More than 40% of nurses say a colleague has inappropriately posted details of patients or colleagues on social media sites such as Facebook or Twitter, an exclusive Nursing Times survey has revealed.

The poll of nearly 1,000 Nursing Times readers is the largest snapshot to date of how nurses view and use social networking sites.

3% said colleagues had used social media to pursue a sexual relationship with a patient or service user

It follows the publication earlier this month of guidance by the Nursing and Midwifery Council, which was sparked by a rise in disciplinary cases relating to the use of social media by health professionals.    

The majority of nursing organisations, including the NMC, have used social networking to improve communication with members and have encouraged individuals to use it to build professional networks.

But the survey results show many in the profession are yet to be convinced of the potential benefits.

While 59% of survey respondents said they used a form of social media every day, nearly the same proportion believed it would not help them improve clinical practice to become a better nurse.

A majority - 56% - of nurses thought, overall, that social media was a positive development for the nursing profession but 44% disagreed.

In addition, 32% of respondents felt nurses were sharing too much information about work issues.

Most significantly, 42% of respondents were aware of colleagues in their ward or team having used social media inappropriately, for example to criticise a named colleague or patient. This would breach the NMC code of conduct.

Of those reporting inappropriate use, 75% said team members had discussed the behaviour of colleagues and 32% said they had discussed patients.

More than one in 10 said colleagues had taken photographs of patients or service users, and 3% said colleagues had used social media to pursue a sexual relationship with a patient or service user - practices banned by the NMC.

Andy Jaeger, NMC assistant director of professional and public communications, pointed out that sexual relationships with patients were “never going to be acceptable”, whether social media was used or not.

He warned that taking photographs was a significant issue due to advances in mobile phone technology. Nurses were increasingly “walking around with mobiles in their pocket”, which made taking pictures much easier, he said.

He said any picture taken in the care environment represented a “clinical record and should be treated as such”, and staff should also follow employers’ guidance.

But only 35% of survey respondents said their employer had a policy in place on the use of mobile phones in clinical settings - a further 36% said they did not know.

Fewer than half of respondents - 46% - said their employer had a policy in place for using social media.

Sue Sleeman, a barrister with Doughty Street Chambers who represents nurses and midwives in NMC hearings, said employer guidance was often limited to telling staff not to use social media sites during work hours.

She said the NMC advice was “helpful” but that higher profile education on social media should be prioritised, particularly by employers.

Last year, the NMC struck off Timothy Hyde, a community psychiatric nurse at Wells community team and Glastonbury health centre in Somerset, after he used Facebook to begin a relationship with a patient - the regulator’s first case directly involving social media.

But Ms Sleeman said she thought such examples were likely to be in the minority. “It would have to be a pretty serious misuse of Facebook to result in a strike off. Most of the time it’s going to be a caution,” she said.

She added using a “pen name” when using such sites could be a way of mitigating disciplinary action. By “taking the trouble to anonymise themselves”, a nurse might argue they had “tried not to bring the profession into disrepute”, she said.

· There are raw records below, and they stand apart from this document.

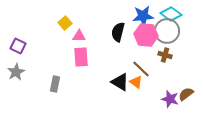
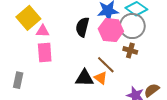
yellow square: (65, 23) -> (28, 18), size x1.6
black triangle: (120, 82) -> (84, 78), turned -30

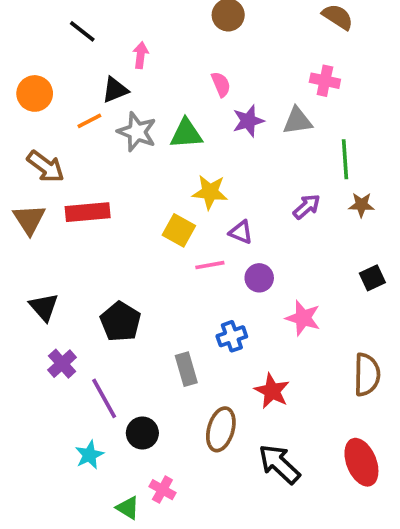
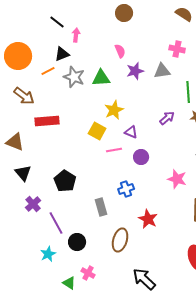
black line: (82, 31) -> (57, 22), moved
orange circle: (35, 93) -> (18, 56), size x1.4
yellow star: (210, 192) -> (114, 110), turned -30
brown triangle: (29, 219) -> (15, 142), moved, turned -36
pink star: (303, 318) -> (177, 179), moved
black arrow: (279, 464) -> (144, 279), moved

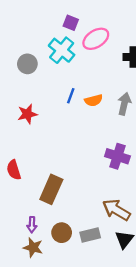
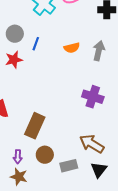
gray circle: (27, 64) -> (15, 34), moved
blue line: (71, 96) -> (36, 44), moved
brown circle: (62, 233) -> (45, 155), moved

But she noted that the best mode of protection was to avoid using social media - in the same way that civil servants were advised not to. She said: “If you don’t use it, you can’t get into bother.”


Readers' comments (19)

  • There is a facebook user named "The Midwife" who makes all sorts of remarks about their apparent day to day practice. Being outside of that particular professional group I have no idea if the content is by a modern day "Sister Plume" or someone with genuine insight into the daily trials and tribulations of the Midwife.

    Actually that's a point. Sister Plume did disappear rather suddenly from the pages of NT, I wonder if she fell foul of some pre-internet policing of unguarded public writing?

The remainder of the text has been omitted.